INSTRUCTIONS TO FOLLOW
Type out the whole listing again exactly, pictures omitted.

DATA PROVIDED
━━━━━━━━━━━━━━━━━━━━━━━━━━━━━━

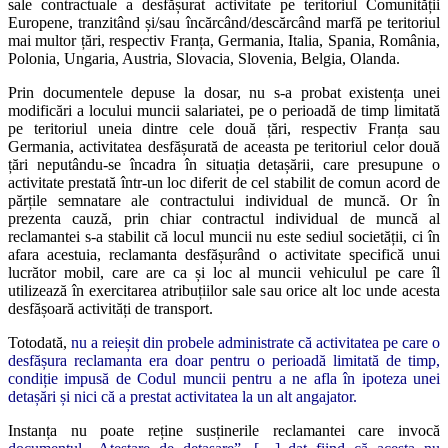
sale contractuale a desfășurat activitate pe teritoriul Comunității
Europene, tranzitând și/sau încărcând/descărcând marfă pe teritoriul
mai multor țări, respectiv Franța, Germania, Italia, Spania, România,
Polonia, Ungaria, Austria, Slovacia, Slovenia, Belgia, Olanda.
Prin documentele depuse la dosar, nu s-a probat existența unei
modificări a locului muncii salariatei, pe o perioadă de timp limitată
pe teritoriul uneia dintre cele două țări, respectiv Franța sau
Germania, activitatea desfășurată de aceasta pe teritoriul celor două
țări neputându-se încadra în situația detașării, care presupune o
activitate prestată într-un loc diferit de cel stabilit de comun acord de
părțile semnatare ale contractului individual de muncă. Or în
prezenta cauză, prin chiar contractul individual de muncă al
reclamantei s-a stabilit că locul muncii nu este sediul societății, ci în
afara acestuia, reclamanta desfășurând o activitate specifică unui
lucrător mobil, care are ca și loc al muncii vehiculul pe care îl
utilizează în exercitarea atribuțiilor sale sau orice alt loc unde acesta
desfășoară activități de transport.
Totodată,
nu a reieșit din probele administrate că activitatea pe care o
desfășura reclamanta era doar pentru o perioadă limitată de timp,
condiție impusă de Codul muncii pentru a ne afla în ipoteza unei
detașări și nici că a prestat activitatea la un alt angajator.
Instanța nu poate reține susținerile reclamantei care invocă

━━━━━━━━━━━━━━━━━━━━━━━━━━━━━━

RESULT OF THIS TASK
sale contractuale a desfășurat activitate pe teritoriul Comunității
Europene, tranzitând și/sau încărcând/descărcând marfă pe teritoriul
mai multor țări, respectiv Franța, Germania, Italia, Spania, România,
Polonia, Ungaria, Austria, Slovacia, Slovenia, Belgia, Olanda.
Prin documentele depuse la dosar, nu s-a probat existența unei
modificări a locului muncii salariatei, pe o perioadă de timp limitată
pe teritoriul uneia dintre cele două țări, respectiv Franța sau
Germania, activitatea desfășurată de aceasta pe teritoriul celor două
țări neputându-se încadra în situația detașării, care presupune o
activitate prestată într-un loc diferit de cel stabilit de comun acord de
părțile semnatare ale contractului individual de muncă. Or în
prezenta cauză, prin chiar contractul individual de muncă al
reclamantei s-a stabilit că locul muncii nu este sediul societății, ci în
afara acestuia, reclamanta desfășurând o activitate specifică unui
lucrător mobil, care are ca și loc al muncii vehiculul pe care îl
utilizează în exercitarea atribuțiilor sale sau orice alt loc unde acesta
desfășoară activități de transport.
Totodată,
nu a reieșit din probele administrate că activitatea pe care o
desfășura reclamanta era doar pentru o perioadă limitată de timp,
condiție impusă de Codul muncii pentru a ne afla în ipoteza unei
detașări și nici că a prestat activitatea la un alt angajator.
Instanța nu poate reține susținerile reclamantei care invocă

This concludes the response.